(Extracted page text data)
* * *

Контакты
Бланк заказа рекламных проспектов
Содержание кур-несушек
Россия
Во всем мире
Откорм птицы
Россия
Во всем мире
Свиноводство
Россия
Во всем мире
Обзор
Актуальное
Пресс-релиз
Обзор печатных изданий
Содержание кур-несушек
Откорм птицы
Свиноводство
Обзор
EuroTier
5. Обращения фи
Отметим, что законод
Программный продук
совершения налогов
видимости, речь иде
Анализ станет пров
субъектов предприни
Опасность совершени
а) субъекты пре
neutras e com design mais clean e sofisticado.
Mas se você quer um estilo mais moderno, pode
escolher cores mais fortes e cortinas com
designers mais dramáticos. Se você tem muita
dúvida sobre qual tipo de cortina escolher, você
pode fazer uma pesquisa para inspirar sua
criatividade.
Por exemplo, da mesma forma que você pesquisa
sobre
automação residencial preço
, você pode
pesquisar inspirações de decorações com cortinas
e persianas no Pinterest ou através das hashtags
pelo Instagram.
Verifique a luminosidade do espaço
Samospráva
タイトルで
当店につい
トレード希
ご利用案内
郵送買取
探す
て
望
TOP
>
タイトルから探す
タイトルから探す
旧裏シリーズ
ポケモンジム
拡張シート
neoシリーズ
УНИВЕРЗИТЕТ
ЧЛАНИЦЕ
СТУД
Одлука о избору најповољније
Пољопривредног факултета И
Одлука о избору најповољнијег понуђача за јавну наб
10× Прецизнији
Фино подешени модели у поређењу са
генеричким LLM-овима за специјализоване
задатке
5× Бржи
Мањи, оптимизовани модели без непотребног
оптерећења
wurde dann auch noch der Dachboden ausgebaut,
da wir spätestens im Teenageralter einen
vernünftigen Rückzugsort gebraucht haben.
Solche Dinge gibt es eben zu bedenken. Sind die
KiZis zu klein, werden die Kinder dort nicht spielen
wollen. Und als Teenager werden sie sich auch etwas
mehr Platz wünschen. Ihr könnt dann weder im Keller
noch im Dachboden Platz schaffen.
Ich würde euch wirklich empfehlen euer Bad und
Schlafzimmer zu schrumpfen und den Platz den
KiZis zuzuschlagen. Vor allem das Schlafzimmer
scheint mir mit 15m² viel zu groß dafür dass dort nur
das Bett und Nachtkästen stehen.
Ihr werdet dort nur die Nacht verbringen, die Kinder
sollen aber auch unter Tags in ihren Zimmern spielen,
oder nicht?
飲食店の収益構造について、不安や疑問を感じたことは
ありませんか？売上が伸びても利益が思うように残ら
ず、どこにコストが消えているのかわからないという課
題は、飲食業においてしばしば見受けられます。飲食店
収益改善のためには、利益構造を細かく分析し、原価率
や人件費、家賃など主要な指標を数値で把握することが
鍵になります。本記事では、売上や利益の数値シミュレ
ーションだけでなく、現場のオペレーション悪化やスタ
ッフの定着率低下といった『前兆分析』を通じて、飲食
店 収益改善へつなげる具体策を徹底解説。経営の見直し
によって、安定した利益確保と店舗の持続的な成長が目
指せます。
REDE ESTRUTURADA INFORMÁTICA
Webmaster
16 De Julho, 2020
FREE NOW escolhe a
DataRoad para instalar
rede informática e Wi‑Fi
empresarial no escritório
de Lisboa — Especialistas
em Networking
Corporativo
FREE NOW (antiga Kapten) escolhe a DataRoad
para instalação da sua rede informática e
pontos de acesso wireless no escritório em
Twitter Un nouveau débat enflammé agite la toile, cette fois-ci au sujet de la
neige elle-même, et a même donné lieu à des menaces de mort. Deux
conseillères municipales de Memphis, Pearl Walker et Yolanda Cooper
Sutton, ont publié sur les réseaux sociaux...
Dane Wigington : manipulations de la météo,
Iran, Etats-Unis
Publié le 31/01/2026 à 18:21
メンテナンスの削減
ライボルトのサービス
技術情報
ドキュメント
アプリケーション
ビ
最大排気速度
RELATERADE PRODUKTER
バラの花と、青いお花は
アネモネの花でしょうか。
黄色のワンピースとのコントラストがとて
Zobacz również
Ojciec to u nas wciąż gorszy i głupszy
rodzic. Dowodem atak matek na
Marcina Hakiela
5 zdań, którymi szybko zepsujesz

* * *

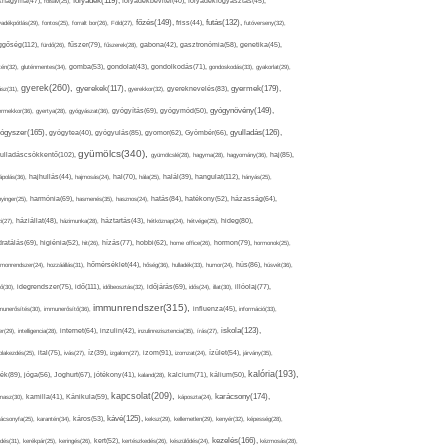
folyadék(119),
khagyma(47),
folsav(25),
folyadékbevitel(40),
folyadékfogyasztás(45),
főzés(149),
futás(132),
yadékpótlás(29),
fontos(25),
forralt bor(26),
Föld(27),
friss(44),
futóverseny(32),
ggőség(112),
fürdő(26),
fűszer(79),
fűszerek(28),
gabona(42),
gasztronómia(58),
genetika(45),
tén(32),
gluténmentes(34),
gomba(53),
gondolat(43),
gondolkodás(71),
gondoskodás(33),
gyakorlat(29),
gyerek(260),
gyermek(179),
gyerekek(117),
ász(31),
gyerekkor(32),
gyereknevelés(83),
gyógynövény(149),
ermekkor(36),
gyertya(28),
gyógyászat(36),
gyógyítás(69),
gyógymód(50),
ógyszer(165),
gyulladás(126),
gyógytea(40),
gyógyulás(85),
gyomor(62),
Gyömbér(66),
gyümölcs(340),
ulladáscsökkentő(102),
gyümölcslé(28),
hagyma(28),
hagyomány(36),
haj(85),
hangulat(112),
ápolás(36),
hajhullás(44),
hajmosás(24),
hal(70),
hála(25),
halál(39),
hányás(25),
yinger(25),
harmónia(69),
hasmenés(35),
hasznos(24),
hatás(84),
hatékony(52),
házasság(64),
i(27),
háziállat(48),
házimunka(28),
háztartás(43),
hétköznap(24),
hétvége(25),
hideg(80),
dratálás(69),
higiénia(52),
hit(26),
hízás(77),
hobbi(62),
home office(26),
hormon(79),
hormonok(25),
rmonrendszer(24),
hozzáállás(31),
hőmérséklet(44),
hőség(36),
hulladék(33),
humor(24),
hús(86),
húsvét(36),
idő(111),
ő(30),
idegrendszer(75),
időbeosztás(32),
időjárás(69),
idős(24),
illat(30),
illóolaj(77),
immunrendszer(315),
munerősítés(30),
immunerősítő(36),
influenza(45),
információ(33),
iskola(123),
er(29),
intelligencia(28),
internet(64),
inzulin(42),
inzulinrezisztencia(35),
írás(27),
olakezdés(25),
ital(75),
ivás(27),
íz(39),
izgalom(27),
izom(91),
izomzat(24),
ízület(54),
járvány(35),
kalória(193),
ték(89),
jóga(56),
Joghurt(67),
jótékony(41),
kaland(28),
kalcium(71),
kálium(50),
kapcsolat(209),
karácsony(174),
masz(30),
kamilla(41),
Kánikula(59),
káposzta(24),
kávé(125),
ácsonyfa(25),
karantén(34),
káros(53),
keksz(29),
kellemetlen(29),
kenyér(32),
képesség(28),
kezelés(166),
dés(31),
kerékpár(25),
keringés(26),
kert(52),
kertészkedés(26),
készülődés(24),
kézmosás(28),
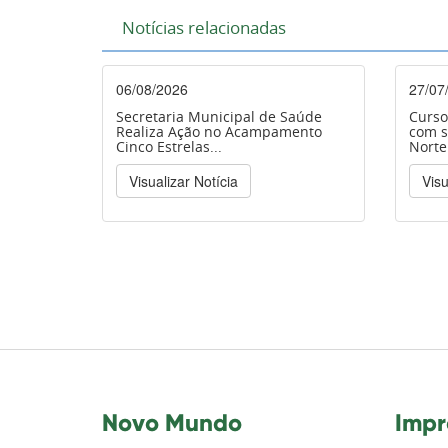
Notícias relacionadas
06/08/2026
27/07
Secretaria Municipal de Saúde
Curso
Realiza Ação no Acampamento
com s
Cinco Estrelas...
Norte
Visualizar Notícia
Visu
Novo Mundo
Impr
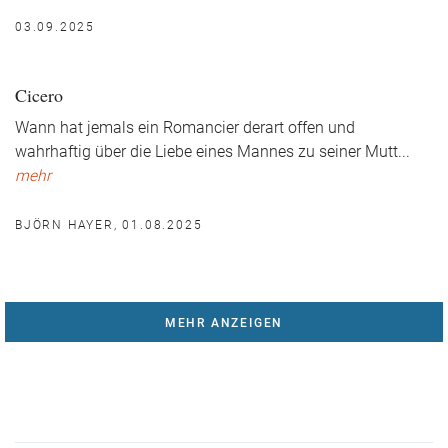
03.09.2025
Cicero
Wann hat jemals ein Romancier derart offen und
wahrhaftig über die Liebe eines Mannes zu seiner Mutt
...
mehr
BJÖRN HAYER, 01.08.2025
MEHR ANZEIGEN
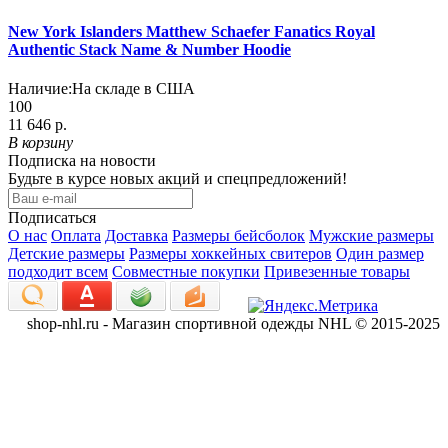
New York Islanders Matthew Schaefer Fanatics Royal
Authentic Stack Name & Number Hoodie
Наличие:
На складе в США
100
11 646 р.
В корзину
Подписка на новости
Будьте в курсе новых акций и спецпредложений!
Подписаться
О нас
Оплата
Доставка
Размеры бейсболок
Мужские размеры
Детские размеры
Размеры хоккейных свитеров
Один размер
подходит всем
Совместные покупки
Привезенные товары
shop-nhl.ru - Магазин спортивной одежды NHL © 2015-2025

* * *

Task brief:
Your answer should be a single number: the count of lines in these records that hold the string "para".

Result of this task:
3